The aforementioned New York Times, we're led to believe, is edited by an unwashed band of granola chomping tree huggers. However, those same pinko publishers chose, this summer, to publish an essay-essentially a 2400-word assault-by restaurant critic, Frank Bruni, entitled "Life in the Fast-Food Lane."
Food snob Bruni, it seems, had taken to the road "to size up and single out the best fast food from familiar national chains, relatively unfamiliar regional chains and tiny local chains I had never encountered." Calling this the "culinary road less traveled," Bruni is quick to remind us that despite this jaunt, he's more accustomed to consuming "veal sweetbreads and duck liver pà te'."

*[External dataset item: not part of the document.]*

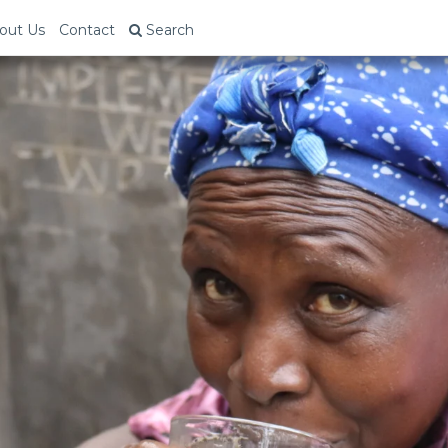
out Us
Contact
Search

Let's stop there. If there were even a shred of truth in the Times' liberal reputation, any discussion of veal and duck liver pà te' would serve to expose the unspeakable cruelty behind such alleged delicacies. Instead, we have the pretentious Bruni slumming, in order to discover enduring truths like this: "Flame, or at least a suggestion of grilling or broiling, matters. That's a principal reason a Whopper bested a Big Mac, cooked on a griddle. It's why the new roster of one-third-pound charbroiled Thickburgers at Hardee's tasted better than the steamed slivers at Krystal, a White Castle analogue in the South."
The lesson for Bruni: "On the right road, with the right company, there may well be as much satisfaction at the low end of dining as there is at the high end."
The lesson for the rest of us: The media is as liberal or conservative as the corporations that own it.